Now carry out propensity score matching using the Match function.

Before using the Match function, first do:

>set.seed(931139)

Setting the seed will ensure that you end up with a matched data set that is the same as the one used to create the solutions.

Use options to specify pair matching, without replacement, no caliper.

Match on the propensity score itself, not logit of the propensity score. Obtain the standardized differences for the matched data.



In [69]:
set.seed(931139)
ps_match <- Match(Tr = lalonde$treat, M=1, X = ps_est, replace = FALSE)

matched <- lalonde[unlist(ps_match[c("index.treated","index.control")]),]

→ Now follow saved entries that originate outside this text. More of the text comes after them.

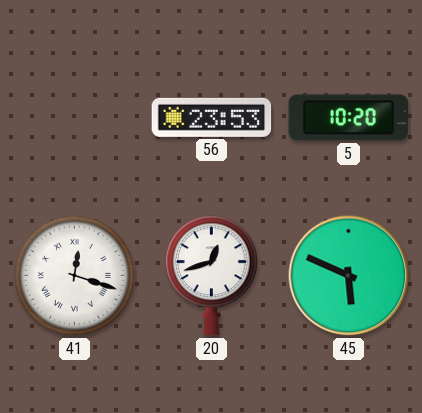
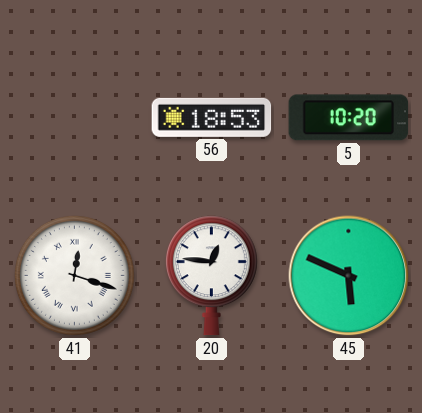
56: 23:53 -> 18:53
20: 12:42 -> 12:46
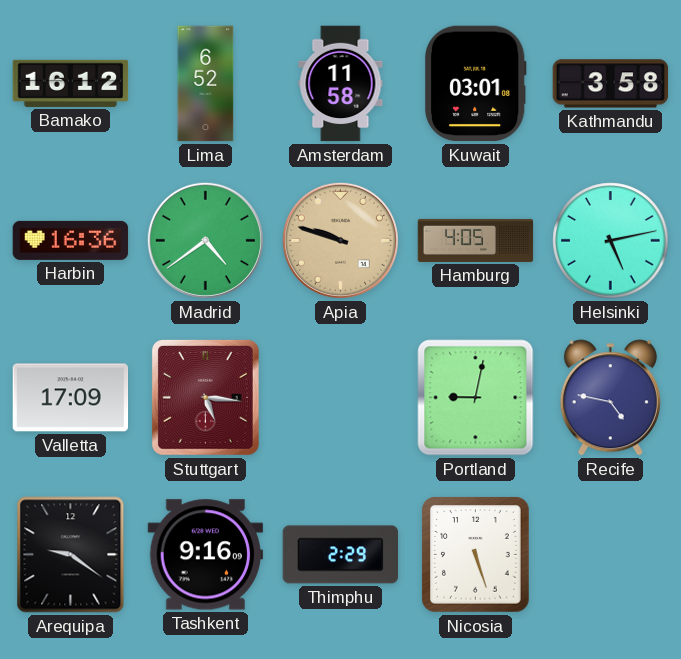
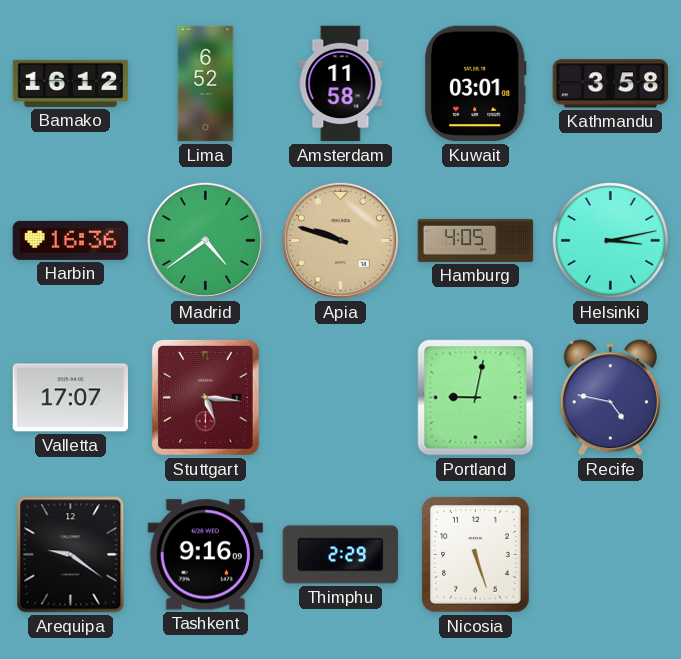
Helsinki: 5:13 -> 3:13
Valletta: 17:09 -> 17:07
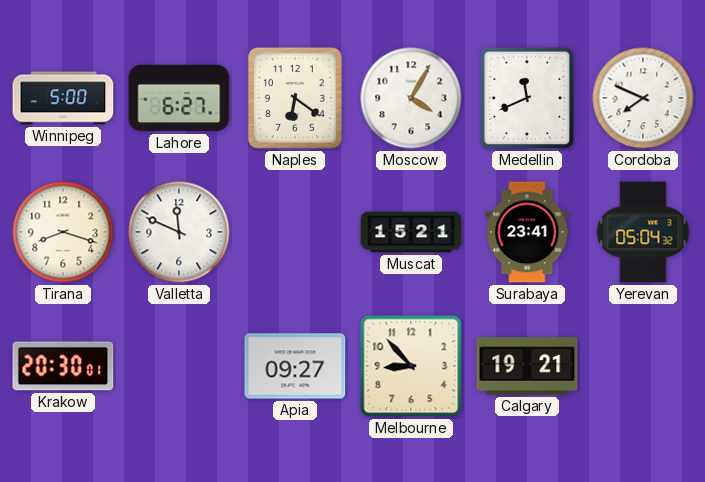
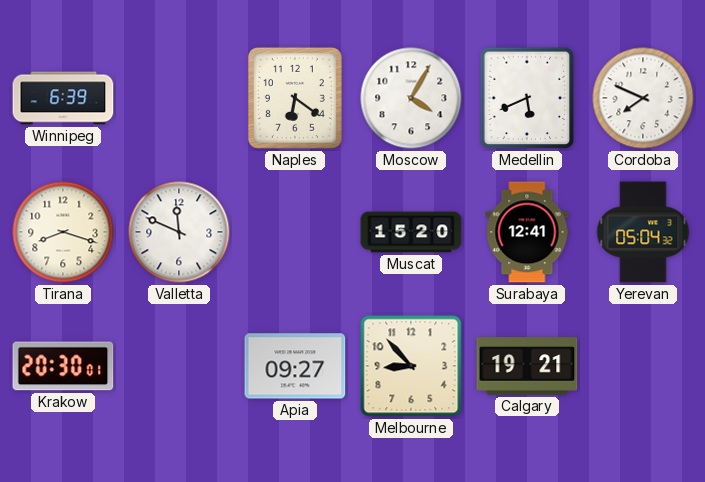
Winnipeg: 5:00 -> 6:39
Lahore: 6:27 -> none
Medellin: 11:41 -> 5:41
Muscat: 15:21 -> 15:20
Surabaya: 23:41 -> 12:41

matched_table1 <-CreateTableOne(var=xvars, strata = "treat", data = matched, test=FALSE,smd=TRUE)

print(matched_table1,smd=TRUE)

                      Stratified by treat
                       0                 1                 SMD   
  n                        185               185                 
  age (mean (SD))        25.29 (10.65)     25.82 (7.16)     0.058
  educ (mean (SD))       10.55 (2.71)      10.35 (2.01)     0.084
  black (mean (SD))       0.47 (0.50)       0.84 (0.36)     0.852
  hispan (mean (SD))      0.21 (0.41)       0.06 (0.24)     0.453
  married (mean (SD))     0.20 (0.40)       0.19 (0.39)     0.027
  nodegree (mean (SD))    0.65 (0.48)       0.71 (0.46)     0.127
  re74 (mean (SD))     2351.12 (4192.62) 2095.57 (4886.62)  0.056
  re75 (mean (SD))     1605.02 (2601.68) 1532.06 (3219.25)  0.025


#### Answer 4. `0.027`

#### Q5. For the propensity score matched data: Which variable has the largest standardized difference?

In [92]:
smd <- ExtractSmd(matched_table1)
row.names(smd)[which.max(smd)]

#### Answer 5. `black`

Re-do the matching, but use a caliper this time. Set the caliper=0.1 in the options in the Match function.

Again, before running the Match function, set the seed:

>set.seed(931139)

#### Q6. How many matched pairs are there?

In [93]:
set.seed(931139)
ps_match <- Match(Tr = lalonde$treat, M=1, X = ps_est, replace = FALSE, caliper = .1)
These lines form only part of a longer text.